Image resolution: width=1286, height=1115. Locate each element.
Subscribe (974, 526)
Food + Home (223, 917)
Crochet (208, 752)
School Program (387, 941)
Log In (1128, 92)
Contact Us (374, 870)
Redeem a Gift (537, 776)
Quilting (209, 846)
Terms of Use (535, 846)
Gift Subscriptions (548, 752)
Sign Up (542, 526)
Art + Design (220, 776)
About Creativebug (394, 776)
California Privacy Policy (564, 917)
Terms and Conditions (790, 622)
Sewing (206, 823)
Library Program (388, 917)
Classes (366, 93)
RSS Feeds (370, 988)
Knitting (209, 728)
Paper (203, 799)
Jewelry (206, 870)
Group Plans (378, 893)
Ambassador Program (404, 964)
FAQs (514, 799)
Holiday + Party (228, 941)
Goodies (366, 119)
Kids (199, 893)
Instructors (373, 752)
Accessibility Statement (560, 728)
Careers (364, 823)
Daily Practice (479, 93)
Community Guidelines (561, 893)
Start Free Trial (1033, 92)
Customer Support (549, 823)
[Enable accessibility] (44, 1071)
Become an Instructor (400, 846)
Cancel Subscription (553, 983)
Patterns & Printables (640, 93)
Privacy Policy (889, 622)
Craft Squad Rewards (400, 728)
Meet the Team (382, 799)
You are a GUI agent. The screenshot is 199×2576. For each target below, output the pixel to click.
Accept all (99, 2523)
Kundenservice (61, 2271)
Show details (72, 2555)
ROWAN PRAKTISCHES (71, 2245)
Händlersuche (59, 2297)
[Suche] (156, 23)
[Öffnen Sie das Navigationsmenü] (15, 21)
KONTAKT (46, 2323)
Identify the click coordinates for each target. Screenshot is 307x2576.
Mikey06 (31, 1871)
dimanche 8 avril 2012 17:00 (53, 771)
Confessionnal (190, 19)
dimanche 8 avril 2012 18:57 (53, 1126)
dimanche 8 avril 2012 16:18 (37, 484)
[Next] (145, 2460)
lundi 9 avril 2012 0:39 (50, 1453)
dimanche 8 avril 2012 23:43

^^^^^^^^^^^^^^^^

REQUIREMENT: From the records above, copy out the line with "Gift Subscriptions (548, 752)", the line with "Careers (364, 823)", and every line between them, word for word.

ANSWER TO THIS PROBLEM:
Gift Subscriptions (548, 752)
Sign Up (542, 526)
Art + Design (220, 776)
About Creativebug (394, 776)
California Privacy Policy (564, 917)
Terms and Conditions (790, 622)
Sewing (206, 823)
Library Program (388, 917)
Classes (366, 93)
RSS Feeds (370, 988)
Knitting (209, 728)
Paper (203, 799)
Jewelry (206, 870)
Group Plans (378, 893)
Ambassador Program (404, 964)
FAQs (514, 799)
Holiday + Party (228, 941)
Goodies (366, 119)
Kids (199, 893)
Instructors (373, 752)
Accessibility Statement (560, 728)
Careers (364, 823)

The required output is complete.